Controversies & Subsequent Evidence

  • Adopting high-dose epinephrine based on improved intermediate endpoints (ROSC/admission) was challenged because survival to discharge was numerically lower with high dose (2.3% vs 2.8%), emphasising that surrogate endpoints can mislead when neurological survival is unchanged.1
  • Interaction findings were debated because CPR modality (standard versus active compression–decompression) reflected centre practice rather than randomisation, yet discharge survival appeared to “cross over” by CPR type (standard ACLS: 1.7% high-dose vs 3.6% standard-dose; ACD-ACLS: 3.1% vs 1.6%); these observations are hypothesis-generating rather than definitive.1
  • Subsequent placebo-controlled evidence for epinephrine (standard dosing) and subsequent syntheses consistently demonstrate increased ROSC and hospital admission, with only modest (or absent) improvement in longer-term, patient-centred survival outcomes, reinforcing that vasopressor strategies should be evaluated against meaningful survival and neurological recovery rather than ROSC alone.234
  • Large observational datasets have reported time-dependent associations in which delayed prehospital epinephrine is linked to worse neurological outcomes, providing a plausible explanation for why late vasopressor administration may increase ROSC without improving discharge survival or long-term outcomes.56
  • Contemporary guidelines recommend standard-dose epinephrine (1 mg IV/IO every 3–5 minutes) and do not recommend routine high-dose epinephrine; the dose-escalation strategy tested in this European trial is therefore generally viewed as unsupported by patient-centred evidence.78910

Summary

  • In a large, multicentre, double-blind prehospital trial (France/Belgium), repeated 5 mg epinephrine increased ROSC and hospital admission compared with repeated 1 mg dosing.
  • There was no improvement in survival to discharge (2.3% vs 2.8%) or survival at 1 year (2.1% vs 2.6%).
  • Neurological outcomes among survivors were similar (CPC 1–2: 76.3% vs 71.7%).
  • Subgroup signals differed by rhythm (benefit for ROSC/admission in asystole, no benefit in ventricular fibrillation), but interaction inferences were limited by centre-level practice heterogeneity.
  • The trial helped shift emphasis from surrogate resuscitation endpoints to meaningful survival and neurological recovery when evaluating vasopressor strategies.

Further Reading

Other Trials

Systematic Review & Meta Analysis

Observational Studies

Guidelines

Notes

  • Key Results table reports the “final analysis” cohort (standard-dose n=1650; high-dose n=1677) unless otherwise stated; the index manuscript also presented an earlier “true intention-to-treat” analysis (n=3907) with similar qualitative conclusions for survival to discharge.

Overall Takeaway

This European Epinephrine Study was a landmark, double-blind, multicentre prehospital trial that rigorously tested whether escalating epinephrine dose during adult OHCA improves outcomes.
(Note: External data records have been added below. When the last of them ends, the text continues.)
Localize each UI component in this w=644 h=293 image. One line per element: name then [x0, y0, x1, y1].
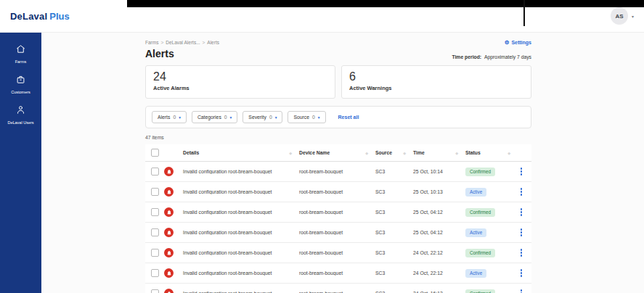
source-cell: SC3 — [375, 169, 413, 174]
time-cell: 25 Oct, 10:13 — [413, 189, 465, 194]
table-header-row: Details ◆ Device Name ◆ Source ◆ Time ◆ … — [145, 144, 531, 162]
column-header-device-name[interactable]: Device Name ◆ — [299, 150, 375, 155]
source-filter-dropdown[interactable]: Source 0 ▾ — [288, 111, 325, 123]
categories-filter-dropdown[interactable]: Categories 0 ▾ — [192, 111, 237, 123]
checkbox-cell — [145, 269, 164, 277]
table-row[interactable]: Invalid configuration root-bream-bouquet… — [145, 284, 531, 293]
alarm-bell-icon — [164, 167, 174, 176]
breadcrumb-item-delaval-alerts[interactable]: DeLaval Alerts... — [166, 40, 200, 45]
actions-cell — [518, 188, 531, 195]
row-checkbox[interactable] — [151, 249, 159, 257]
sidebar-item-label: DeLaval Users — [7, 120, 33, 125]
column-label: Details — [183, 150, 199, 155]
icon-cell — [164, 207, 183, 217]
status-cell: Confirmed — [465, 168, 518, 176]
row-menu-button[interactable] — [518, 289, 525, 293]
column-header-time[interactable]: Time ◆ — [413, 150, 465, 155]
row-menu-button[interactable] — [518, 228, 525, 236]
row-checkbox[interactable] — [151, 188, 159, 196]
source-cell: SC3 — [375, 271, 413, 276]
chevron-down-icon: ▾ — [230, 115, 232, 120]
row-checkbox[interactable] — [151, 168, 159, 176]
active-warnings-label: Active Warnings — [349, 85, 523, 91]
alarm-bell-icon — [164, 248, 174, 257]
icon-cell — [164, 228, 183, 237]
status-badge: Confirmed — [465, 208, 495, 217]
users-icon — [15, 104, 26, 118]
sort-icon: ◆ — [289, 151, 292, 155]
actions-cell — [518, 168, 531, 175]
actions-cell — [518, 289, 531, 293]
sort-icon: ◆ — [508, 151, 510, 155]
dropdown-label: Severity — [248, 115, 266, 120]
select-all-checkbox[interactable] — [151, 149, 159, 157]
row-checkbox[interactable] — [151, 289, 159, 293]
time-period-value: Approximately 7 days — [484, 54, 531, 59]
sidebar: Farms Customers DeLaval Users — [0, 33, 41, 293]
device-name-cell: root-bream-bouquet — [299, 189, 375, 194]
sidebar-item-delaval-users[interactable]: DeLaval Users — [0, 99, 41, 130]
time-cell: 24 Oct, 22:12 — [413, 271, 465, 276]
logo-primary-text: DeLaval — [10, 11, 47, 22]
sort-icon: ◆ — [455, 151, 458, 155]
checkbox-cell — [145, 228, 164, 236]
row-menu-button[interactable] — [518, 168, 525, 175]
time-cell: 25 Oct, 10:14 — [413, 169, 465, 174]
breadcrumb: Farms > DeLaval Alerts... > Alerts — [145, 40, 219, 45]
breadcrumb-separator: > — [160, 40, 163, 45]
alarm-bell-icon — [164, 289, 174, 293]
active-alarms-count: 24 — [153, 70, 327, 83]
sidebar-item-customers[interactable]: Customers — [0, 69, 41, 99]
icon-cell — [164, 167, 183, 176]
row-menu-button[interactable] — [518, 269, 525, 276]
severity-filter-dropdown[interactable]: Severity 0 ▾ — [242, 111, 282, 123]
table-row[interactable]: Invalid configuration root-bream-bouquet… — [145, 223, 531, 243]
row-menu-button[interactable] — [518, 249, 525, 256]
checkbox-cell — [145, 208, 164, 216]
row-checkbox[interactable] — [151, 228, 159, 236]
status-cell: Confirmed — [465, 289, 518, 293]
table-row[interactable]: Invalid configuration root-bream-bouquet… — [145, 202, 531, 223]
breadcrumb-item-farms[interactable]: Farms — [145, 40, 158, 45]
settings-link[interactable]: ⚙ Settings — [505, 39, 531, 46]
device-name-cell: root-bream-bouquet — [299, 210, 375, 215]
user-menu[interactable]: AS ▾ — [611, 7, 634, 25]
row-checkbox[interactable] — [151, 269, 159, 277]
actions-cell — [518, 269, 531, 276]
logo-secondary-text: Plus — [49, 11, 69, 22]
column-header-source[interactable]: Source ◆ — [375, 150, 413, 155]
sidebar-item-farms[interactable]: Farms — [0, 38, 41, 69]
column-label: Status — [465, 150, 481, 155]
icon-cell — [164, 248, 183, 257]
title-row: Alerts Time period: Approximately 7 days — [145, 48, 531, 59]
app-logo[interactable]: DeLaval Plus — [10, 11, 70, 22]
reset-all-button[interactable]: Reset all — [338, 115, 359, 120]
status-cell: Active — [465, 269, 518, 278]
alerts-filter-dropdown[interactable]: Alerts 0 ▾ — [152, 111, 187, 123]
row-menu-button[interactable] — [518, 188, 525, 195]
alarm-bell-icon — [164, 207, 174, 217]
time-period: Time period: Approximately 7 days — [452, 54, 531, 59]
details-cell: Invalid configuration root-bream-bouquet — [183, 210, 299, 215]
icon-cell — [164, 187, 183, 197]
row-checkbox[interactable] — [151, 208, 159, 216]
dropdown-label: Source — [293, 115, 309, 120]
time-cell: 25 Oct, 04:12 — [413, 210, 465, 215]
table-row[interactable]: Invalid configuration root-bream-bouquet… — [145, 182, 531, 202]
table-row[interactable]: Invalid configuration root-bream-bouquet… — [145, 243, 531, 263]
actions-cell — [518, 249, 531, 256]
avatar[interactable]: AS — [611, 7, 628, 25]
column-header-details[interactable]: Details ◆ — [183, 150, 299, 155]
checkbox-cell — [145, 289, 164, 293]
breadcrumb-item-alerts[interactable]: Alerts — [207, 40, 219, 45]
details-cell: Invalid configuration root-bream-bouquet — [183, 250, 299, 255]
row-menu-button[interactable] — [518, 208, 525, 215]
dropdown-label: Alerts — [158, 115, 170, 120]
column-header-status[interactable]: Status ◆ — [465, 150, 518, 155]
active-warnings-card: 6 Active Warnings — [341, 65, 531, 99]
table-row[interactable]: Invalid configuration root-bream-bouquet… — [145, 162, 531, 182]
status-badge: Active — [465, 269, 486, 278]
table-row[interactable]: Invalid configuration root-bream-bouquet… — [145, 263, 531, 284]
column-label: Time — [413, 150, 425, 155]
status-badge: Confirmed — [465, 289, 495, 293]
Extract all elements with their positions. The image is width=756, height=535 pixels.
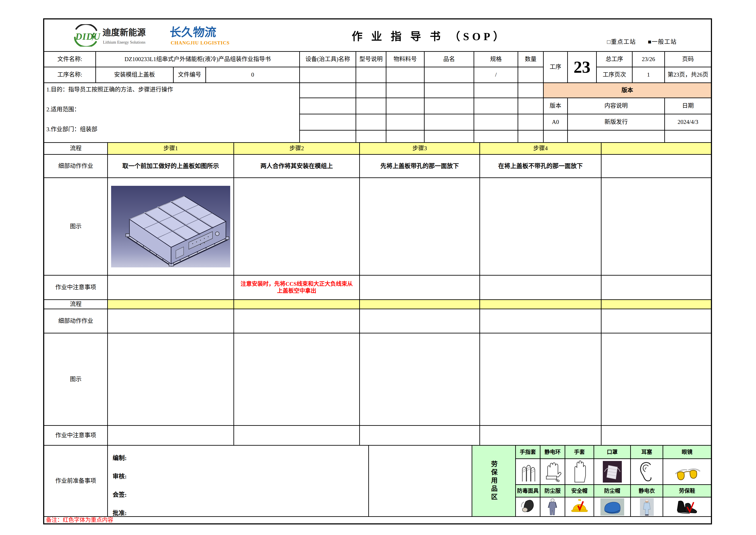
empty-cell — [360, 333, 480, 426]
caution-label-2: 作业中注意事项 — [44, 426, 108, 446]
svg-text:迪度新能源: 迪度新能源 — [102, 28, 146, 37]
empty-step-header — [602, 300, 711, 309]
empty-cell — [425, 83, 474, 98]
empty-cell — [518, 67, 544, 83]
empty-cell — [474, 130, 518, 143]
prepared-by-label: 编制: — [113, 454, 127, 462]
empty-cell — [356, 114, 387, 130]
page-info-value: 第23页，共26页 — [665, 67, 711, 83]
step3-header: 步骤3 — [360, 143, 480, 155]
empty-cell — [387, 83, 425, 98]
sop-sheet: DIDU 迪度新能源 Lithium Energy Solutions 长久物流… — [0, 0, 756, 535]
empty-cell — [425, 98, 474, 114]
flow-label-2: 流程 — [44, 300, 108, 309]
doc-no-label: 文件编号 — [174, 67, 206, 83]
esd-wrist-strap-icon — [543, 461, 562, 483]
svg-text:DIDU: DIDU — [75, 31, 101, 42]
empty-cell — [360, 426, 480, 446]
empty-cell — [425, 114, 474, 130]
svg-text:CHANGJIU LOGISTICS: CHANGJIU LOGISTICS — [171, 40, 230, 45]
empty-cell — [387, 98, 425, 114]
ppe-label-helmet: 安全帽 — [565, 485, 594, 497]
empty-cell — [474, 83, 518, 98]
empty-cell — [602, 309, 711, 333]
spec-value: / — [474, 67, 518, 83]
finger-cots-icon — [519, 461, 537, 483]
esd-garment-icon — [640, 498, 654, 516]
version-header: 版本 — [544, 83, 711, 98]
step4-header: 步骤4 — [480, 143, 602, 155]
version-desc-label: 内容说明 — [568, 98, 665, 114]
prep-label: 作业前准备事项 — [44, 446, 108, 517]
empty-cell — [300, 67, 356, 83]
purpose-block: 1.目的：指导员工按照正确的方法、步骤进行操作 2.适用范围： 3.作业部门：组… — [44, 83, 300, 143]
empty-cell — [234, 426, 360, 446]
ppe-label-glasses: 眼镜 — [663, 446, 711, 459]
ppe-label-esd-garment: 静电衣 — [631, 485, 663, 497]
footer-note: 备注：红色字体为重点内容 — [44, 517, 711, 523]
empty-cell — [356, 83, 387, 98]
ppe-label-finger-cots: 手指套 — [516, 446, 540, 459]
caution-label: 作业中注意事项 — [44, 276, 108, 300]
svg-text:长久物流: 长久物流 — [169, 26, 217, 39]
ppe-label-earplugs: 耳塞 — [631, 446, 663, 459]
model-label: 型号说明 — [356, 52, 387, 67]
empty-step-header — [108, 300, 234, 309]
approved-by-label: 批准: — [113, 509, 127, 517]
step-name-value: 安装模组上盖板 — [96, 67, 174, 83]
step-name-label: 工序名称: — [44, 67, 96, 83]
empty-cell — [480, 309, 602, 333]
empty-cell — [665, 130, 711, 143]
ppe-label-mask: 口罩 — [594, 446, 631, 459]
empty-cell — [387, 67, 425, 83]
empty-cell — [300, 130, 356, 143]
logo-area: DIDU 迪度新能源 Lithium Energy Solutions 长久物流… — [44, 24, 286, 47]
empty-step-header — [480, 300, 602, 309]
empty-cell — [480, 333, 602, 426]
cover-plate-cad-image — [111, 186, 230, 268]
dust-cap-icon — [601, 498, 624, 516]
ppe-label-respirator: 防毒面具 — [516, 485, 540, 497]
signature-block: 编制: 审核: 会签: 批准: — [108, 446, 369, 517]
department-line: 3.作业部门：组装部 — [46, 126, 97, 133]
empty-cell — [480, 178, 602, 276]
diagram-cell-step1 — [108, 178, 234, 276]
doc-name-label: 文件名称: — [44, 52, 96, 67]
empty-cell — [518, 83, 544, 98]
caution-step2-note: 注意安装时，先将CCS线束和大正大负线束从上盖板空中拿出 — [234, 276, 360, 300]
svg-text:Lithium Energy Solutions: Lithium Energy Solutions — [103, 40, 146, 44]
empty-cell — [356, 67, 387, 83]
equipment-label: 设备(治工具)名称 — [300, 52, 356, 67]
empty-cell — [234, 333, 360, 426]
product-name-label: 品名 — [425, 52, 474, 67]
empty-cell — [602, 155, 711, 178]
process-number: 23 — [568, 52, 597, 83]
ppe-label-safety-shoes: 劳保鞋 — [663, 485, 711, 497]
version-value: A0 — [544, 114, 568, 130]
document-frame: DIDU 迪度新能源 Lithium Energy Solutions 长久物流… — [43, 18, 712, 524]
general-station-checkbox: ■一般工站 — [648, 37, 677, 45]
ppe-icon-cell — [516, 497, 540, 517]
ppe-icon-cell — [565, 459, 594, 485]
spec-label: 规格 — [474, 52, 518, 67]
step4-detail: 在将上盖板不带孔的那一面放下 — [480, 155, 602, 178]
flow-label: 流程 — [44, 143, 108, 155]
empty-cell — [108, 333, 234, 426]
ppe-icon-cell — [540, 497, 565, 517]
step2-detail: 两人合作将其安装在模组上 — [234, 155, 360, 178]
ppe-label-dust-suit: 防尘服 — [540, 485, 565, 497]
page-title: 作 业 指 导 书 （SOP） — [286, 28, 573, 43]
empty-step-header — [360, 300, 480, 309]
ppe-icon-cell — [594, 497, 631, 517]
empty-cell — [369, 446, 472, 517]
empty-cell — [360, 276, 480, 300]
empty-cell — [602, 276, 711, 300]
reviewed-by-label: 审核: — [113, 473, 127, 480]
ppe-icon-cell — [540, 459, 565, 485]
empty-cell — [474, 114, 518, 130]
scope-line: 2.适用范围： — [46, 106, 80, 113]
empty-cell — [425, 67, 474, 83]
header-band: DIDU 迪度新能源 Lithium Energy Solutions 长久物流… — [44, 19, 711, 52]
ppe-icon-cell — [565, 497, 594, 517]
material-label: 物料料号 — [387, 52, 425, 67]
It showed that repeated 5 mg dosing increases physiological “success” (ROSC and admission) but does not improve meaningful survival or neurological recovery, reinforcing modern resuscitation’s focus on early CPR/defibrillation and patient-centred endpoints rather than drug-driven surrogate outcomes.

Overall Summary

  • Repeated high-dose epinephrine increased ROSC and admission but did not improve survival to discharge or 1-year survival.
  • Neurological outcome among survivors was similar despite large dose separation (mean total 29.0 mg vs 6.1 mg).
  • The trial helped de-adopt high-dose epinephrine and sharpened emphasis on patient-centred endpoints in resuscitation trials and guidelines.